I suicidi sono aumentati di oltre il 150% nell’esercito e più del 50% nel corpo dei Marines, tra il 2001 e il 2009, come segnalato nel Military Times con grafici degli aumenti dei suicidi e delle prescrizioni di farmaci, grafici che sono tanto simili da poter combaciare se messi uno sull’altro. Uno su sei membri in servizio assumeva una sostanza psicoattiva nel 2010 e “molti di loro ne stanno assumendo più di un tipo, mescolando diverse pillole in cocktail giornalieri, per esempio un antidepressivo con un antipsicotico per prevenire incubi, più un anti-epilettico per ridurre il mal di testa – nonostante tali combinazioni siano state testate con ricerche cliniche minime” afferma il Military Times.
L’89% dei soldati con disturbo da stress post traumatico (PTSD) assume al momento farmaci psicoattivi e tra il 2005 e il 2009, la metà di tutte le prescrizioni di farmaci per militari tra i 18 e i 34 anni sono state di antidepressivi. Durante lo stesso periodo, farmaci per l’epilessia come Topamax e Neurontin, sono stati sempre più spesso prescritti off-label (per usi non autorizzati dalla FDA) per condizioni mentali, aumentando del 56%, come riporta il Military Times. Nel 2008, 578.000 pillole per l’epilessia e 89.000 antipsicotici sono stati prescritti a militari in servizio.
E il tasso di suicidi non è calato neppure dopo il ritiro dall’Iraq e l’Afghanistan. Nel luglio 2012, ci sono stati 38 suicidi nell’esercito, dice USA Today, mentre nel luglio del 2011, ce n’erano stati 32. Secondo il rapporto sull’approfondita Campagna sulla Salute, Riduzione dei Rischi e Prevenzione del Suicidio dell’esercito nel 2010, il 36% dei militari che si tolsero la vita non era mai stato nemmeno dislocato.
Perché tali farmaci, che possono influenzare il tempo di reazione, le capacità motorie, la coordinazione, l’attenzione e la memoria, sono prescritti anche durante il servizio attivo? E perché sono prescritti ai soldati che sono nell’esatta età -come giovani adulti – che è più a rischio di suicidio stando alle avvertenze negli stessi fogli illustrativi?
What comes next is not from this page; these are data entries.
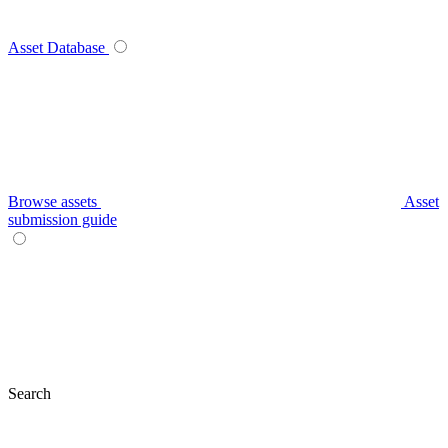
Asset Database
Browse assets
Asset
submission guide
Search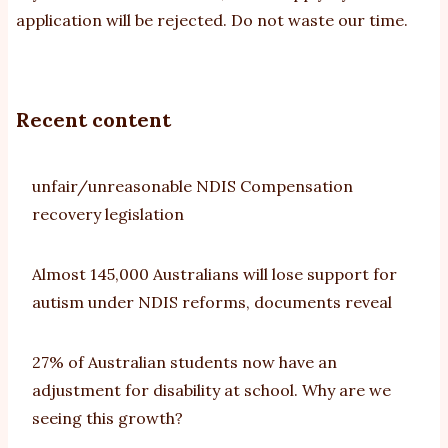
application will be rejected. Do not waste our time.
Recent content
unfair/unreasonable NDIS Compensation
recovery legislation
Almost 145,000 Australians will lose support for
autism under NDIS reforms, documents reveal
27% of Australian students now have an
adjustment for disability at school. Why are we
seeing this growth?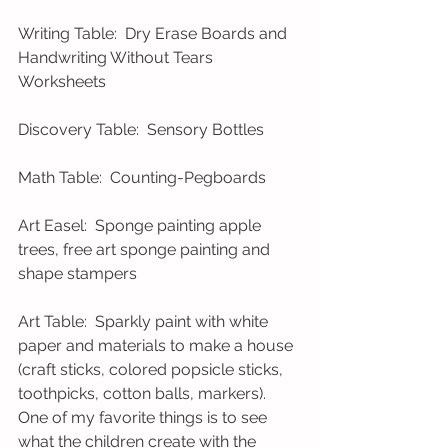
Writing Table:  Dry Erase Boards and 
Handwriting Without Tears 
Worksheets 
Discovery Table:  Sensory Bottles 
Math Table:  Counting-Pegboards 
Art Easel:  Sponge painting apple 
trees, free art sponge painting and 
shape stampers 
Art Table:  Sparkly paint with white 
paper and materials to make a house 
(craft sticks, colored popsicle sticks, 
toothpicks, cotton balls, markers).  
One of my favorite things is to see 
what the children create with the 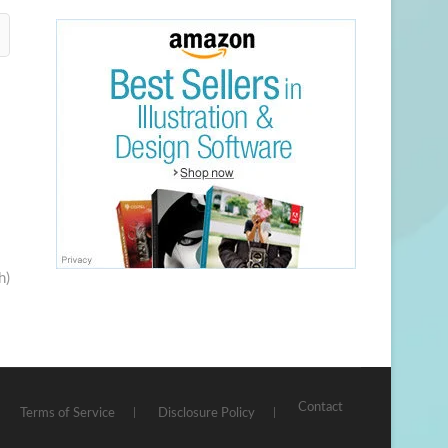
h)
Contact
Terms of Service
Disclosure Policy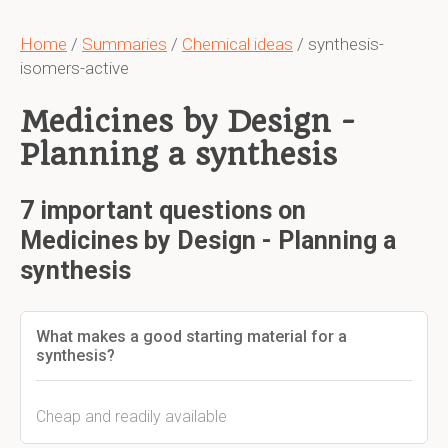
Home
/
Summaries
/
Chemical ideas
/ synthesis-
isomers-active
Medicines by Design -
Planning a synthesis
7 important questions on
Medicines by Design - Planning a
synthesis
What makes a good starting material for a
synthesis?
Cheap and readily available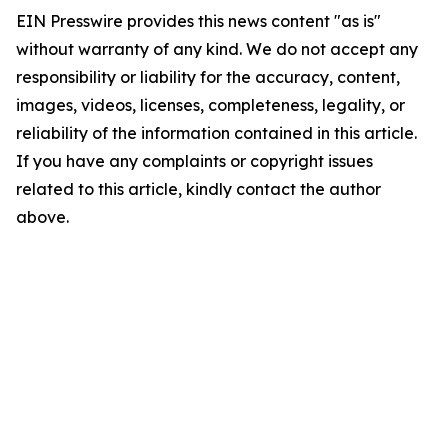
EIN Presswire provides this news content "as is"
without warranty of any kind. We do not accept any
responsibility or liability for the accuracy, content,
images, videos, licenses, completeness, legality, or
reliability of the information contained in this article.
If you have any complaints or copyright issues
related to this article, kindly contact the author
above.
Ma i militari non sono le uniche mucche da mungere per le case farmaceutiche. Stando ai rapporti pubblicati una donna su quattro, e milioni di bambini, assumono farmaci psicoattivi, soprattutto bambini poveri o disabili.
Quando la FDA ha messo sugli antidepressivi gli avvertimenti di suicidio per i giovani a metà anni 2000, le case farmaceutiche, in combutta con psichiatri come Charles Nemeroff, hanno sostenuto che i suicidi sarebbero aumentati se medici e pazienti fossero stati spaventati dagli avvertimenti del rischio di morte. Nonostante l’argomentazione fosse assurda, questa teoria è stata sbandierata dalla stampa convenzionale e dai medici fino a quando non si è dimostrata (evidentemente) sbagliata.
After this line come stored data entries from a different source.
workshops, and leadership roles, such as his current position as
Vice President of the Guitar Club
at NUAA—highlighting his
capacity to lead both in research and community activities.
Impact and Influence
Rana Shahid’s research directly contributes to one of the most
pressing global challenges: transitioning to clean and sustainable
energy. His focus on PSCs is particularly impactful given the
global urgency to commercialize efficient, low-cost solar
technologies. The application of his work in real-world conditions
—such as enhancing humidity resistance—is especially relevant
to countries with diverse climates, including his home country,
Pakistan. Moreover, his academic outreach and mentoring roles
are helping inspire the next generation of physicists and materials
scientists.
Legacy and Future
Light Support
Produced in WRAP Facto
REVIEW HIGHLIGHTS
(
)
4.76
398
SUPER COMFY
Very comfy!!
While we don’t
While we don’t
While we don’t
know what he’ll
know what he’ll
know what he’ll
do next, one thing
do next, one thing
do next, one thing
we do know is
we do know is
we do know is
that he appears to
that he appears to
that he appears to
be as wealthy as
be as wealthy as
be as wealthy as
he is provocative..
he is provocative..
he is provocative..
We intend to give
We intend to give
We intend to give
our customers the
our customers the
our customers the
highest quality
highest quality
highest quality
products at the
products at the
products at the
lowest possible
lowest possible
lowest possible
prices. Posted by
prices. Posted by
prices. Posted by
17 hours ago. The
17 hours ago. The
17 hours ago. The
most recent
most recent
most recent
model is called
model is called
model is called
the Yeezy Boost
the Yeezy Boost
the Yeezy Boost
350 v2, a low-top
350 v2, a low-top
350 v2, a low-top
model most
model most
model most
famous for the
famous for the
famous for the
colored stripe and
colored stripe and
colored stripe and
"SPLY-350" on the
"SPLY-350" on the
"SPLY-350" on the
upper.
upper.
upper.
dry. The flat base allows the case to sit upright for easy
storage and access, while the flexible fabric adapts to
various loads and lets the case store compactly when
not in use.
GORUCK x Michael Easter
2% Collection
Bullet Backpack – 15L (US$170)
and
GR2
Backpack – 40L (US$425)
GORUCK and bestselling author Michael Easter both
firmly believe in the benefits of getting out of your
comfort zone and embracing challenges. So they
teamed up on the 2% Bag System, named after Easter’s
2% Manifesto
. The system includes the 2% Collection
Inoltre, come il Chirurgo Generale e il Dipartimento di Salute e Servizi Umani (HHS) hanno dimostrato questa settimana, il governo è ancora impegnato nella negazione del rapporto tra suicidio e case farmaceutiche (non c’è peggior cieco di chi non vuol vedere). Invece di spendere milioni per i consiglieri, linee di crisi e “campagne di sensibilizzazione” perché non guardano ai milioni spesi per i farmaci legati al suicidio?
Martha Rosenberg è un reporter investigativo sulla salute. Il suo primo libro, “Born With A Junk Food Deficiency: How Flaks, Quacks and Hacks Pimp The Public Health”, edito da Prometheus Books, fornisce ulteriori informazioni sull’eccessiva medicalizzazione dei militari e sui farmaci connessi a suicidio. In Italia è recente l’allarme lanciato dall’Agenzia del Farmaco sul consumo di antidepressivi, nell’ultimo decennio è cresciuto in maniera drammatica soprattutto tra le donne e gli anziani, con un aumento di prescrizioni del 5,4% medio annuo.